There are also responsibilities that come with leadership.  You must have the vision to see beyond the daily challenges and focus on the final goal.  You must develop judgement on how best to proceed to reach your final goal, to place the right people in the right place, and not to compromise your integrity.  And you must be a mentor for the younger generation and for those in need.  There is no future without a new generation of talent.  You were mentored by your parents and teachers, including those here in Berkeley.  You can pay all that back when you become a mentor to help others.

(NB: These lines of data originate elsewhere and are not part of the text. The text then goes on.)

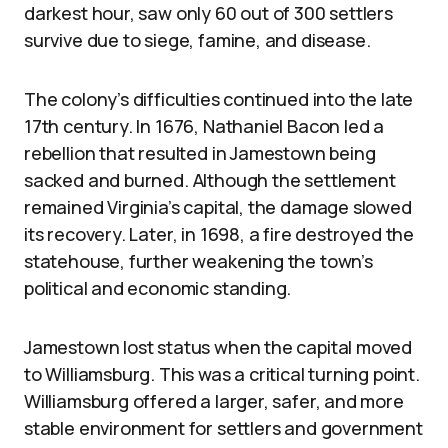
darkest hour, saw only 60 out of 300 settlers
survive due to siege, famine, and disease.
The colony’s difficulties continued into the late
17th century. In 1676, Nathaniel Bacon led a
rebellion that resulted in Jamestown being
sacked and burned. Although the settlement
remained Virginia’s capital, the damage slowed
its recovery. Later, in 1698, a fire destroyed the
statehouse, further weakening the town’s
political and economic standing.
Jamestown lost status when the capital moved
to Williamsburg. This was a critical turning point.
Williamsburg offered a larger, safer, and more
stable environment for settlers and government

Berkeley and the College of Chemistry is part of your life and part of your extended family.  I hope you made many friends with students from around the world, as Berkeley is one of the most international places of learning on this planet.   Located at the Pacific Rim, it is a meeting place for students and scientists from many countries and cultures.  These friendships last for a lifetime and you have become a member of the global village.  It is likely that whatever job you land it will take you all over the world, and you can speak the international language of Chemistry everywhere.  And you will meet the friends you made in Berkeley again and again since this campus populates the industries and universities around the world.

Please come back and let us know how and what you are doing.

A close relationship between you and the College can go a long way to help fulfill your dreams.

Good luck to you all, we are very proud of you.  Go for it.  Go Bears!